Instructions for the task. In the data below, find every line with the string "world" and pull it out.

The input.
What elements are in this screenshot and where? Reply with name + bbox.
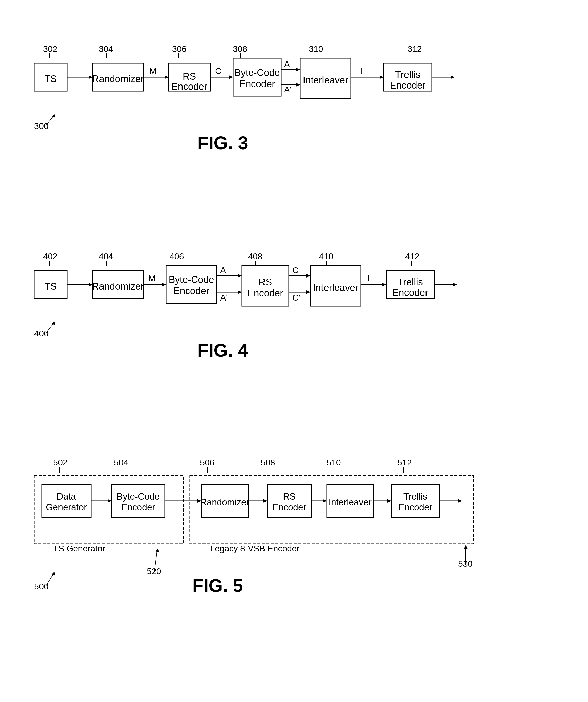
svg-text:RS: RS xyxy=(259,277,272,287)
svg-marker-39 xyxy=(380,76,384,79)
svg-text:306: 306 xyxy=(172,44,187,53)
svg-text:Generator: Generator xyxy=(46,502,87,512)
svg-line-148 xyxy=(45,574,53,586)
svg-text:Encoder: Encoder xyxy=(239,79,275,89)
svg-text:404: 404 xyxy=(99,251,113,261)
svg-marker-31 xyxy=(296,68,300,71)
svg-marker-141 xyxy=(387,499,391,503)
svg-marker-75 xyxy=(238,274,242,277)
svg-text:308: 308 xyxy=(233,44,247,53)
svg-text:Encoder: Encoder xyxy=(272,502,306,512)
svg-text:508: 508 xyxy=(261,458,275,467)
svg-text:TS: TS xyxy=(44,74,57,84)
svg-text:RS: RS xyxy=(283,491,296,502)
svg-text:520: 520 xyxy=(147,566,161,576)
svg-text:Interleaver: Interleaver xyxy=(303,75,348,86)
svg-text:Randomizer: Randomizer xyxy=(92,281,144,292)
svg-text:TS Generator: TS Generator xyxy=(53,544,105,553)
svg-text:Trellis: Trellis xyxy=(398,277,423,287)
svg-text:300: 300 xyxy=(34,121,48,131)
svg-text:408: 408 xyxy=(248,251,263,261)
svg-marker-45 xyxy=(451,76,455,79)
svg-marker-146 xyxy=(458,499,462,503)
svg-text:406: 406 xyxy=(170,251,184,261)
svg-text:Interleaver: Interleaver xyxy=(328,497,372,507)
svg-text:310: 310 xyxy=(309,44,323,53)
svg-text:412: 412 xyxy=(405,251,419,261)
svg-text:500: 500 xyxy=(34,582,48,591)
svg-text:A: A xyxy=(220,265,226,275)
svg-text:Legacy 8-VSB Encoder: Legacy 8-VSB Encoder xyxy=(210,544,299,553)
svg-marker-25 xyxy=(229,76,233,79)
svg-text:510: 510 xyxy=(326,458,341,467)
figure-4: 402 404 406 408 410 412 TS Ra xyxy=(20,238,568,415)
svg-text:Trellis: Trellis xyxy=(395,69,420,80)
svg-text:Byte-Code: Byte-Code xyxy=(169,274,214,285)
fig3-diagram: 302 304 306 308 310 312 TS Ra xyxy=(20,30,572,187)
svg-text:A': A' xyxy=(284,85,291,94)
svg-marker-137 xyxy=(323,499,327,503)
svg-marker-132 xyxy=(263,499,267,503)
svg-text:302: 302 xyxy=(43,44,58,53)
figure-5: 502 504 506 508 510 512 TS Generator xyxy=(20,445,568,648)
svg-text:Encoder: Encoder xyxy=(121,502,155,512)
fig5-diagram: 502 504 506 508 510 512 TS Generator xyxy=(20,445,572,635)
svg-text:FIG. 3: FIG. 3 xyxy=(197,133,248,153)
svg-text:FIG. 5: FIG. 5 xyxy=(192,576,243,596)
svg-text:402: 402 xyxy=(43,251,58,261)
svg-text:312: 312 xyxy=(407,44,422,53)
svg-text:304: 304 xyxy=(99,44,113,53)
svg-text:504: 504 xyxy=(114,458,128,467)
svg-text:C: C xyxy=(215,66,221,76)
svg-marker-19 xyxy=(165,76,169,79)
svg-marker-152 xyxy=(156,549,159,552)
svg-marker-123 xyxy=(108,499,112,503)
svg-text:Byte-Code: Byte-Code xyxy=(234,67,280,78)
svg-text:A: A xyxy=(284,59,290,69)
svg-text:506: 506 xyxy=(200,458,214,467)
figure-3: 302 304 306 308 310 312 TS Ra xyxy=(20,30,568,208)
svg-text:M: M xyxy=(150,66,157,76)
svg-text:Interleaver: Interleaver xyxy=(313,282,359,293)
svg-text:I: I xyxy=(361,66,363,76)
page: 302 304 306 308 310 312 TS Ra xyxy=(0,0,588,702)
fig4-diagram: 402 404 406 408 410 412 TS Ra xyxy=(20,238,572,395)
svg-text:512: 512 xyxy=(397,458,412,467)
svg-marker-92 xyxy=(382,283,386,286)
svg-text:I: I xyxy=(367,273,369,283)
svg-text:Encoder: Encoder xyxy=(390,80,426,91)
svg-marker-84 xyxy=(306,274,310,277)
svg-text:C': C' xyxy=(292,293,300,302)
svg-marker-149 xyxy=(52,572,55,576)
svg-text:Encoder: Encoder xyxy=(398,502,432,512)
svg-text:Encoder: Encoder xyxy=(171,81,207,92)
svg-text:TS: TS xyxy=(44,281,57,292)
svg-text:RS: RS xyxy=(183,71,196,82)
svg-text:A': A' xyxy=(220,293,227,302)
svg-marker-34 xyxy=(296,83,300,87)
svg-text:Randomizer: Randomizer xyxy=(92,74,144,84)
svg-text:Byte-Code: Byte-Code xyxy=(117,491,160,502)
svg-text:Encoder: Encoder xyxy=(392,287,428,298)
svg-text:Trellis: Trellis xyxy=(403,491,427,502)
svg-text:502: 502 xyxy=(53,458,68,467)
svg-text:400: 400 xyxy=(34,329,48,338)
svg-marker-155 xyxy=(464,545,468,549)
svg-text:C: C xyxy=(292,265,299,275)
svg-marker-98 xyxy=(453,283,457,286)
svg-text:Data: Data xyxy=(57,491,76,502)
svg-text:Encoder: Encoder xyxy=(247,288,283,299)
svg-text:FIG. 4: FIG. 4 xyxy=(197,340,248,360)
svg-text:530: 530 xyxy=(458,559,473,568)
svg-text:Encoder: Encoder xyxy=(173,285,209,296)
svg-marker-78 xyxy=(238,290,242,294)
svg-text:410: 410 xyxy=(319,251,333,261)
svg-marker-87 xyxy=(306,290,310,294)
svg-marker-69 xyxy=(162,283,166,286)
svg-text:M: M xyxy=(148,273,156,283)
svg-text:Randomizer: Randomizer xyxy=(200,497,249,507)
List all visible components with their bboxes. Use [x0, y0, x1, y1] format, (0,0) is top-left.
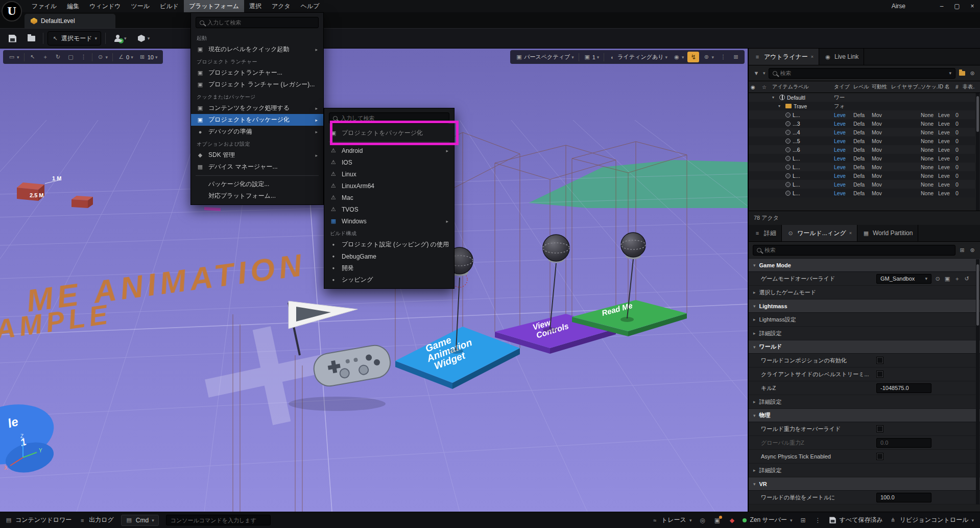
- submenu-item-mac[interactable]: ⚠Mac: [324, 192, 454, 203]
- outliner-row[interactable]: L...LeveDefaMovNoneLeve0: [749, 171, 975, 180]
- outliner-scrollbar[interactable]: [976, 93, 979, 211]
- details-settings-icon[interactable]: ⊛: [969, 246, 976, 254]
- close-icon[interactable]: ×: [849, 231, 852, 236]
- kill-z-input[interactable]: -1048575.0: [876, 383, 931, 393]
- submenu-item-linuxarm64[interactable]: ⚠LinuxArm64: [324, 180, 454, 192]
- browse-asset-icon[interactable]: ▣: [944, 275, 951, 282]
- tab-live-link[interactable]: ◉ Live Link: [819, 49, 864, 65]
- eye-column-icon[interactable]: ◉: [751, 84, 762, 90]
- section-lightmass[interactable]: ▾Lightmass: [749, 300, 980, 313]
- submenu-item-development[interactable]: ●開発: [324, 262, 454, 274]
- expander-lightmass-advanced[interactable]: ▸詳細設定: [749, 327, 980, 340]
- outliner-row[interactable]: L...LeveDefaMovNoneLeve0: [749, 189, 975, 197]
- outliner-row[interactable]: ...6LeveDefaMovNoneLeve0: [749, 145, 975, 154]
- column-type[interactable]: タイプ: [834, 83, 853, 90]
- outliner-row[interactable]: ...3LeveDefaMovNoneLeve0: [749, 119, 975, 128]
- cmd-dropdown[interactable]: ▤Cmd▾: [121, 515, 159, 526]
- blueprints-dropdown[interactable]: ▾: [134, 31, 154, 45]
- outliner-row[interactable]: L...LeveDefaMovNoneLeve0: [749, 163, 975, 171]
- save-button[interactable]: [5, 31, 20, 45]
- outliner-row[interactable]: L...LeveDefaMovNoneLeve0: [749, 110, 975, 119]
- section-game-mode[interactable]: ▾Game Mode: [749, 259, 980, 272]
- view-mode-dropdown[interactable]: ◐ライティングあり▾: [607, 52, 670, 63]
- menu-help[interactable]: ヘルプ: [296, 0, 325, 12]
- expander-physics-advanced[interactable]: ▸詳細設定: [749, 464, 980, 477]
- column-mobility[interactable]: 可動性: [872, 83, 891, 90]
- menu-window[interactable]: ウィンドウ: [84, 0, 126, 12]
- menu-item-quick-launch[interactable]: ▣現在のレベルをクイック起動▸: [191, 43, 323, 55]
- submenu-item-windows[interactable]: ▦Windows▸: [324, 215, 454, 227]
- column-count[interactable]: #: [955, 84, 963, 90]
- submenu-item-linux[interactable]: ⚠Linux: [324, 168, 454, 180]
- outliner-search-box[interactable]: ▾: [769, 68, 955, 79]
- tool-overflow-button[interactable]: ⋮: [78, 52, 89, 63]
- reset-icon[interactable]: ↺: [963, 275, 970, 282]
- console-command-input[interactable]: [171, 517, 266, 523]
- menu-build[interactable]: ビルド: [155, 0, 184, 12]
- outliner-row[interactable]: L...LeveDefaMovNoneLeve0: [749, 180, 975, 189]
- menu-item-project-launcher[interactable]: ▣プロジェクトランチャー...: [191, 67, 323, 79]
- new-folder-icon[interactable]: [959, 70, 966, 77]
- tab-default-level[interactable]: DefaultLevel: [25, 14, 115, 28]
- submenu-item-use-project-setting[interactable]: ●プロジェクト設定 (シッピング) の使用: [324, 239, 454, 250]
- expander-selected-gamemode[interactable]: ▸選択したゲームモード: [749, 286, 980, 300]
- menu-platforms[interactable]: プラットフォーム: [184, 0, 244, 12]
- browse-content-button[interactable]: [24, 31, 39, 45]
- world-to-meters-input[interactable]: 100.0: [876, 493, 931, 502]
- column-id-name[interactable]: ID 名: [938, 83, 955, 90]
- maximize-button[interactable]: ▢: [949, 0, 965, 12]
- world-space-toggle[interactable]: ⊙▾: [95, 52, 110, 63]
- menu-item-packaging-settings[interactable]: パッケージ化の設定...: [191, 178, 323, 190]
- column-item-label[interactable]: アイテムラベル: [772, 83, 834, 90]
- menu-search-input[interactable]: [207, 19, 315, 26]
- outliner-settings-icon[interactable]: ⊛: [969, 70, 976, 77]
- outliner-row-world[interactable]: ▾DefaultI ワー: [749, 93, 975, 102]
- menu-select[interactable]: 選択: [244, 0, 267, 12]
- trace-dropdown[interactable]: ≈トレース▾: [651, 516, 691, 524]
- filter-icon[interactable]: ▼: [753, 70, 760, 77]
- menu-item-package-project[interactable]: ▣プロジェクトをパッケージ化▸: [191, 114, 323, 126]
- show-flags-dropdown[interactable]: ◉▾: [671, 52, 686, 63]
- column-sub[interactable]: サブ..: [907, 83, 921, 90]
- maximize-viewport-button[interactable]: ⊞: [730, 52, 742, 63]
- rotate-tool-button[interactable]: ↻: [53, 52, 64, 63]
- target-icon[interactable]: ◎: [698, 516, 706, 524]
- play-from-here-button[interactable]: ↯: [687, 52, 699, 62]
- unreal-logo-icon[interactable]: U: [2, 1, 22, 21]
- expander-icon[interactable]: ▾: [778, 104, 783, 108]
- status-overflow-icon[interactable]: ⋮: [814, 516, 822, 524]
- section-world[interactable]: ▾ワールド: [749, 340, 980, 354]
- output-log-button[interactable]: ≡出力ログ: [79, 516, 114, 524]
- derived-data-icon[interactable]: ⊞: [799, 516, 807, 524]
- zen-server-dropdown[interactable]: Zen サーバー▾: [743, 516, 792, 524]
- menu-item-supported-platforms[interactable]: 対応プラットフォーム...: [191, 190, 323, 202]
- menu-item-device-manager[interactable]: ▦デバイス マネージャー...: [191, 161, 323, 173]
- pin-column-icon[interactable]: ☆: [762, 84, 772, 90]
- add-actor-button[interactable]: + ▾: [110, 31, 130, 45]
- global-gravity-input[interactable]: 0.0: [876, 438, 931, 448]
- camera-speed-dropdown[interactable]: ▣1▾: [582, 52, 602, 63]
- content-drawer-button[interactable]: ▤コンテンツドロワー: [5, 516, 71, 524]
- async-physics-checkbox[interactable]: [876, 453, 883, 460]
- screenshot-icon[interactable]: ▣: [713, 516, 721, 524]
- menu-edit[interactable]: 編集: [62, 0, 84, 12]
- console-input-box[interactable]: [166, 515, 271, 525]
- column-socket[interactable]: ソケッ..: [921, 83, 938, 90]
- select-tool-button[interactable]: ↖: [27, 52, 38, 63]
- alert-icon[interactable]: ◆: [728, 516, 736, 524]
- grid-snap-dropdown[interactable]: ⊞10▾: [137, 52, 160, 63]
- tab-world-partition[interactable]: ▦ World Partition: [857, 225, 918, 241]
- gamemode-override-dropdown[interactable]: GM_Sandbox▾: [876, 274, 931, 284]
- menu-actor[interactable]: アクタ: [267, 0, 296, 12]
- tab-world-settings[interactable]: ⊙ ワールド...ィング ×: [782, 225, 857, 241]
- submenu-item-ios[interactable]: ⚠IOS: [324, 156, 454, 168]
- column-hidden[interactable]: 非表..: [963, 83, 975, 90]
- editor-mode-dropdown[interactable]: ↖ 選択モード ▾: [47, 31, 101, 45]
- details-search-box[interactable]: [753, 245, 955, 256]
- outliner-row[interactable]: L...LeveDefaMovNoneLeve0: [749, 154, 975, 163]
- display-filter-icon[interactable]: ⊞: [959, 246, 966, 254]
- section-vr[interactable]: ▾VR: [749, 477, 980, 491]
- outliner-row[interactable]: ...5LeveDefaMovNoneLeve0: [749, 136, 975, 145]
- minimize-button[interactable]: –: [934, 0, 949, 12]
- menu-search-box[interactable]: [196, 17, 319, 28]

Task output.
- world-to-meters-input[interactable]: 100.0: [876, 493, 931, 502]
- world-space-toggle[interactable]: ⊙▾: [95, 52, 110, 63]
- outliner-row-world[interactable]: ▾DefaultI ワー: [749, 93, 975, 102]
- section-world[interactable]: ▾ワールド: [749, 340, 980, 354]
- tab-world-partition[interactable]: ▦ World Partition: [857, 225, 918, 241]
- tab-world-settings[interactable]: ⊙ ワールド...ィング ×: [782, 225, 857, 241]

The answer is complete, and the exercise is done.